The very nice Yuksom residency.

Some little girls walk by and laugh at me, but politely. "What happen, miss?" one said.
I held up the shoe. "Shoe broke," I said.
"Oh," she said. The conversation ended. I sighed. I walked with one shoe down the gravely road. It hurt. It was India, of course, and that meant that I was going to find a shoe for sale somewhere or another, maybe even by the side of the road if I got lucky - but I was totally demoralized. I bought another pair of flip-flops. I have bought more Auxilary Flip Flop Pairs then I can count while traveling.

I sat in the hotel for a while and slept a little and then I somehow got up the energy to go out again - it was getting darkish - and I decide to go up to the monastery located rather conveniently right outside of my guesthouse, caled the Ngadhak Changchub Choling Monastery.

Yuksom is an old town and one that is positively besotted with stupas and monasteries, which is interesting since there are by no means that many people - the population is a shade over 1,000. The monastery was located up a rather foggy hill through the forest, and I walked up it, and appreciated the stands of thick high altitude trees (so different from India's lowlands, so different from the Cambodia where I was headed). The monastery appeared deserted, or at least shut for the evening, and I didn't go up and rap on the door - I stood there and looked at it rather blankly for a moment. And it began to rain (but I had my umbrella, as one must in Sikkim) and I walked carefully down the hill on my wonky and unbending legs, nodding politely to a group of young boys who passed by, all of them huddled under a single black umbrella. It was almost dinner time anyhow.

I got picked up by one of Kumar's friends, who was supposed to be overseeing me. "I take you to this restaurant, and I pay for your food," he explained, as this was technically part of what I'd paid for. His English was good, and we chatted as we walked there. When we got there, a friend of his was also at the restaurant, taking his evening tea as all Sikkimese and indeed all Indians are duty-bound to do. It turned out he managed the fanciest hotel in Yuksom (which really was very pretty inside). We all began talking about Sikkim, the tourism trade, life here.

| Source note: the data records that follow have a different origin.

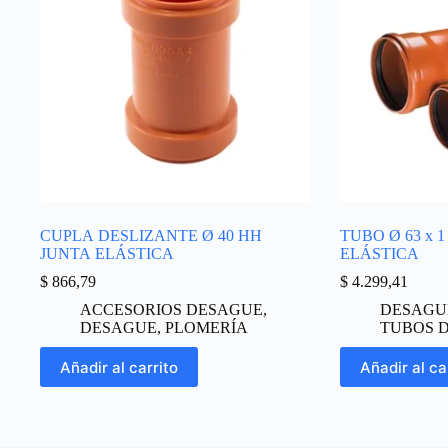
CUPLA DESLIZANTE Ø 40 HH
TUBO Ø 63 x 
JUNTA ELÁSTICA
ELÁSTICA
$
866,79
$
4.299,41
ACCESORIOS DESAGUE
,
DESAGU
DESAGUE
,
PLOMERÍA
TUBOS 
Añadir al carrito
Añadir al ca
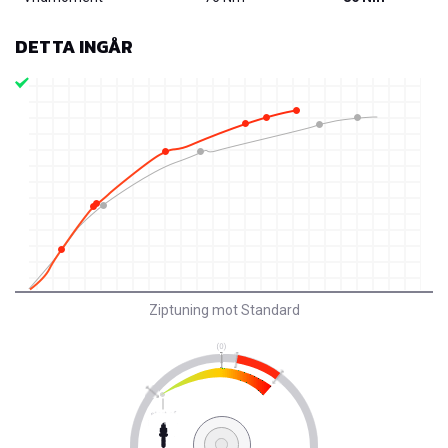
DETTA INGÅR
Ziptuning mot Standard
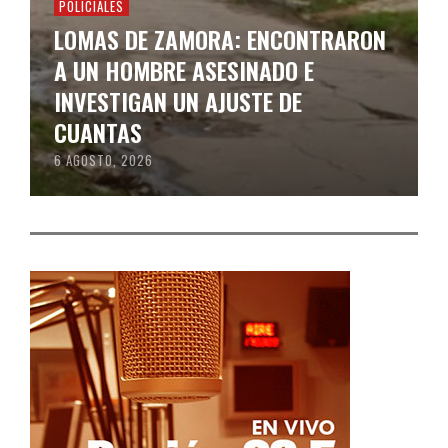
POLICIALES
LOMAS DE ZAMORA: ENCONTRARON
A UN HOMBRE ASESINADO E
INVESTIGAN UN AJUSTE DE
CUANTAS
6 AGOSTO, 2026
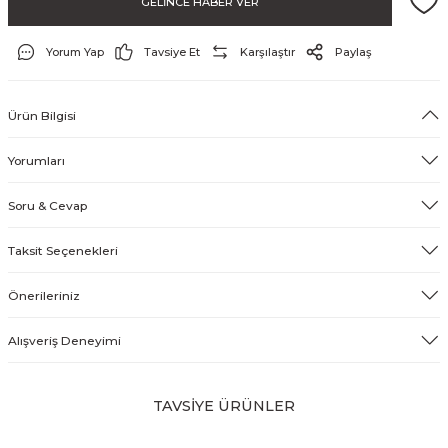
GELİNCE HABER VER
Yorum Yap
Tavsiye Et
Karşılaştır
Paylaş
& Tırnak Koruyucu
Ürün Bilgisi
klik
Yorumları
Soru & Cevap
rı
Taksit Seçenekleri
rı
Önerileriniz
Alışveriş Deneyimi
TAVSİYE ÜRÜNLER
Tükendi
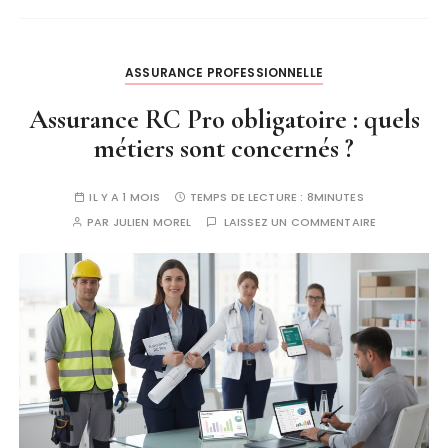
ASSURANCE PROFESSIONNELLE
Assurance RC Pro obligatoire : quels
métiers sont concernés ?
IL Y A 1 MOIS
TEMPS DE LECTURE :
8MINUTES
PAR
JULIEN MOREL
LAISSEZ UN COMMENTAIRE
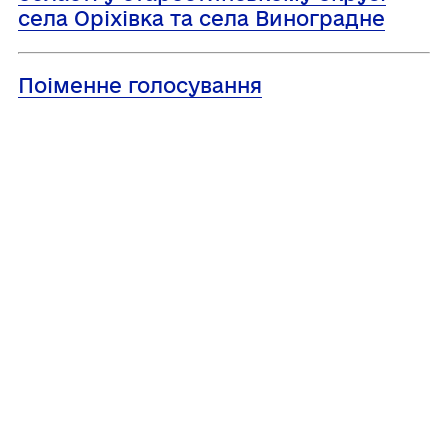
села Оріхівка та села Виноградне
Поіменне голосування
Поділитись
Дізнайтеся також
22/07/2026
Про підсумки роботи відділу ЦНАП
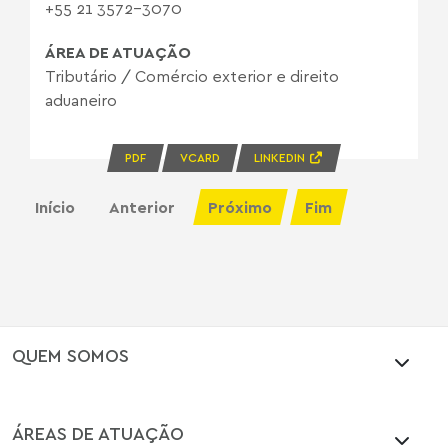
+55 21 3572-3070
ÁREA DE ATUAÇÃO
Tributário
/
Comércio exterior e direito
aduaneiro
PDF
VCARD
LINKEDIN
Início
Anterior
Próximo
Fim
QUEM SOMOS
ÁREAS DE ATUAÇÃO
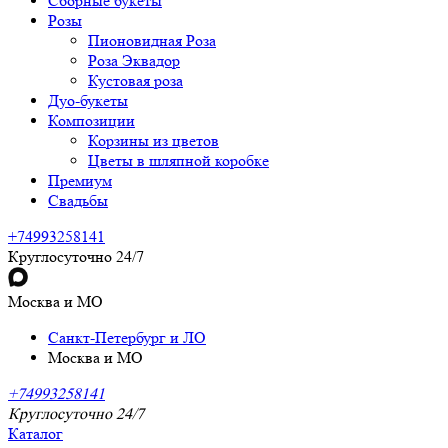
Сборные букеты
Розы
Пионовидная Роза
Роза Эквадор
Кустовая роза
Дуо-букеты
Композиции
Корзины из цветов
Цветы в шляпной коробке
Премиум
Свадьбы
+74993258141
Круглосуточно 24/7
Москва и МО
Санкт-Петербург и ЛО
Москва и МО
+74993258141
Круглосуточно 24/7
Каталог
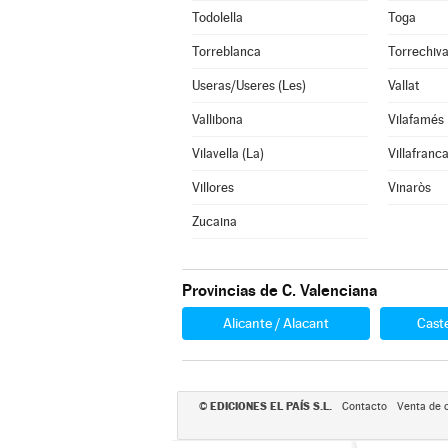
Todolella
Toga
Torreblanca
Torrechiv
Useras/Useres (Les)
Vallat
Vallibona
Vilafamés
Vilavella (La)
Villafranc
Villores
Vinaròs
Zucaina
Provincias de C. Valenciana
Alicante / Alacant
Caste
EDICIONES EL PAÍS S.L.
©
Contacto
Venta de 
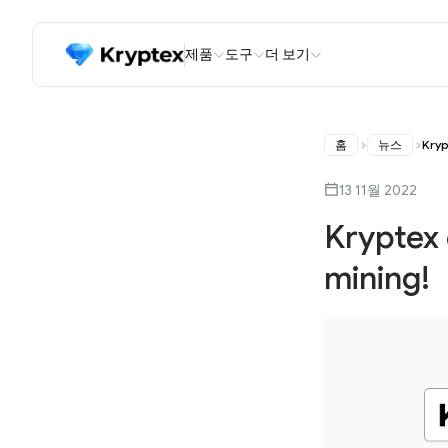
제품
도구
더 보기
홈
뉴스
Kryp
13 11월 2022
Kryptex
mining!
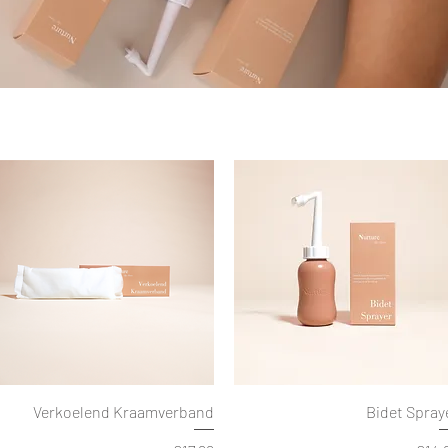
Verkoelend Kraamverband
Bidet Spray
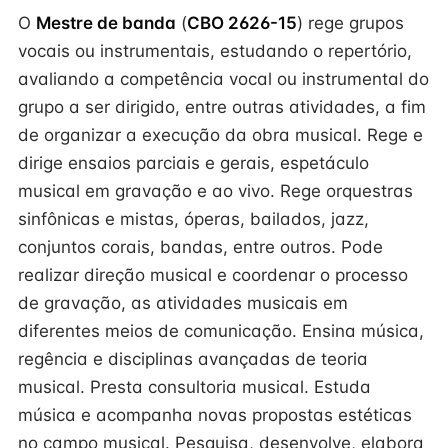
O
Mestre de banda
(
CBO 2626-15
) rege grupos
vocais ou instrumentais, estudando o repertório,
avaliando a competência vocal ou instrumental do
grupo a ser dirigido, entre outras atividades, a fim
de organizar a execução da obra musical. Rege e
dirige ensaios parciais e gerais, espetáculo
musical em gravação e ao vivo. Rege orquestras
sinfônicas e mistas, óperas, bailados, jazz,
conjuntos corais, bandas, entre outros. Pode
realizar direção musical e coordenar o processo
de gravação, as atividades musicais em
diferentes meios de comunicação. Ensina música,
regência e disciplinas avançadas de teoria
musical. Presta consultoria musical. Estuda
música e acompanha novas propostas estéticas
no campo musical. Pesquisa, desenvolve, elabora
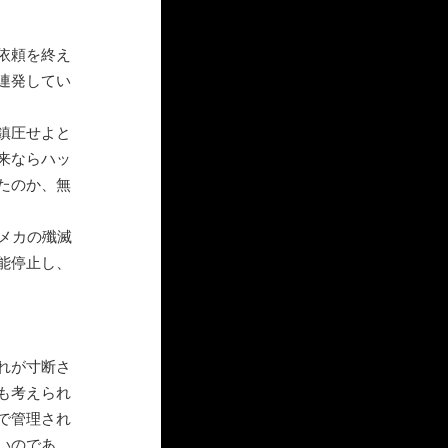
依頼を終え
連発してい
鎮圧せよと
来ならハッ
たのか、無
メカの殲滅
能停止し、
れが寸断さ
も考えられ
で管理され
いのであ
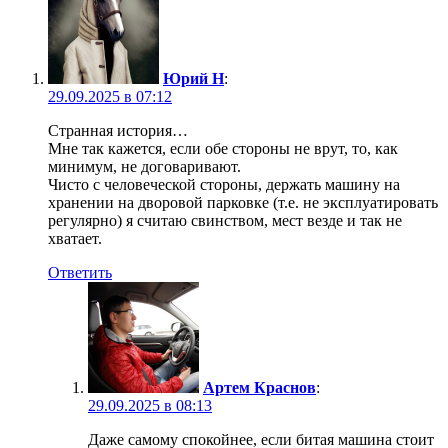
Юрий Н
:
29.09.2025 в 07:12
Странная история…
Мне так кажется, если обе стороны не врут, то, как
минимум, не договаривают.
Чисто с человеческой стороны, держать машину на
хранении на дворовой парковке (т.е. не эксплуатировать
регулярно) я считаю свинством, мест везде и так не
хватает.
Ответить
Артем Краснов
:
29.09.2025 в 08:13
Даже самому спокойнее, если битая машина стоит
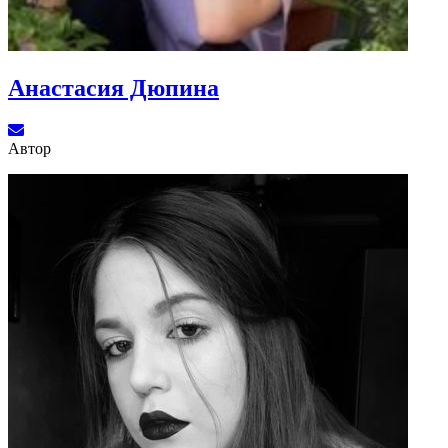
Анастасия Дюпина
Автор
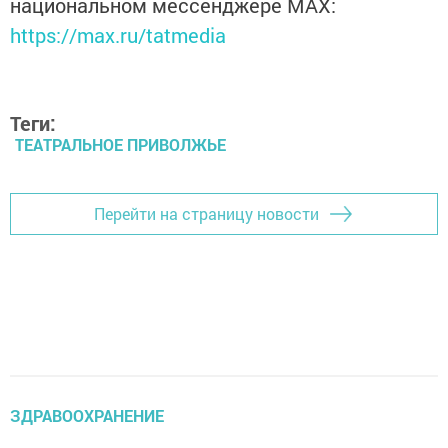
национальном мессенджере MАХ:
https://max.ru/tatmedia
Теги:
ТЕАТРАЛЬНОЕ ПРИВОЛЖЬЕ
Перейти на страницу новости
ЗДРАВООХРАНЕНИЕ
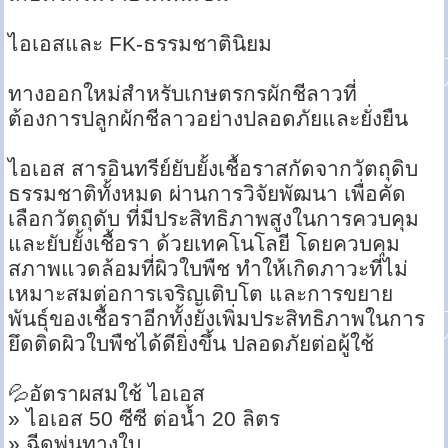
ไอเอสและ FK-ธรรมชาตินิยม
ทางออกใหม่สำหรับเกษตรกรผักชีลาวที่
ต้องการปลูกผักชีลาวอย่างปลอดภัยและยั่งยืน
ไอเอส สารอินทรีย์ยับยั้งเชื้อราสกัดจากวัตถุดิบ
ธรรมชาติทั้งหมด ผ่านการวิจัยพัฒนา เพื่อคัด
เลือกวัตถุดับ ที่มีประสิทธิภาพสูงในการควบคุม
และยับยั้งเชื้อรา ด้วยเทคโนโลยี โดยควบคุม
สภาพแวดล้อมที่ผิวใบพืช ทำให้เกิดภาวะที่ไม่
เหมาะสมต่อการเจริญเติบโต และการขยาย
พันธุ์ของเชื้อราอีกทั้งยังเพิ่มประสิทธิภาพในการ
ยึดติดผิวใบพืชได้ดียิ่งขึ้น ปลอดภัยต่อผู้ใช้
💦อัตราผสมใช้ ไอเอส
» ไอเอส 50 ซีซี ต่อน้ำ 20 ลิตร
» ฉีดพ่นทางใบ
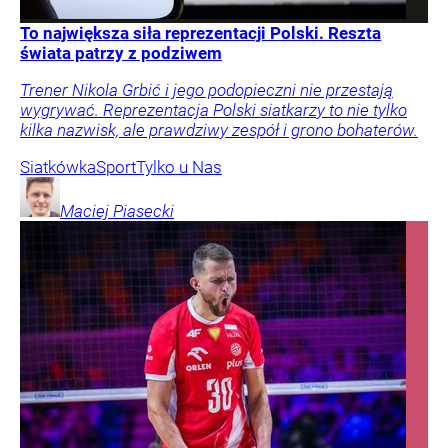
To największa siła reprezentacji Polski. Reszta
świata patrzy z podziwem
Trener Nikola Grbić i jego podopieczni nie przestają
wygrywać. Reprezentacja Polski siatkarzy to nie tylko
kilka nazwisk, ale prawdziwy zespół i grono bohaterów.
Siatkówka
Sport
Tylko u Nas
Maciej
Piasecki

For some reason, I asked him about rescue procedures here. Kiran and I had previously had this nice idea that trekking in Sikkim was kind of like trekking in Nepal, in that there were helicopters and hospitals and emergency systems in place if something really grotty happened.
"So what about rescue up here?" I asked, as my chicken curry arrived.
He looked at me curiously. "Rescue? There is no rescue up here. The only rescue we have here is going back down. Last season - very rough. Tourists getting sick, not having the right equipment, getting AMS. Safety is important. A good guide is most important. Someone who can make decisions, at the right time, fast. I've seen people die up there on the mountains, get sick. A good guide is the most important thing."
I stared at him for a moment. "No one told us that before we went up."
He nodded and smiled. "Well, yeah."
I felt both terrified and infinitely more hardcore then i previously had felt.

We chatted a bit more and I adjourned to the hotel because I was dog-tired and I wanted to rejigger the nest of bandages on my toenail. I hoped Kiran had made it up all right and had seen the damned mountains. I was trying not to be incredulous about the prospect of my epic, planned share jeep-journey to Darjeeling the next day. I slept okay.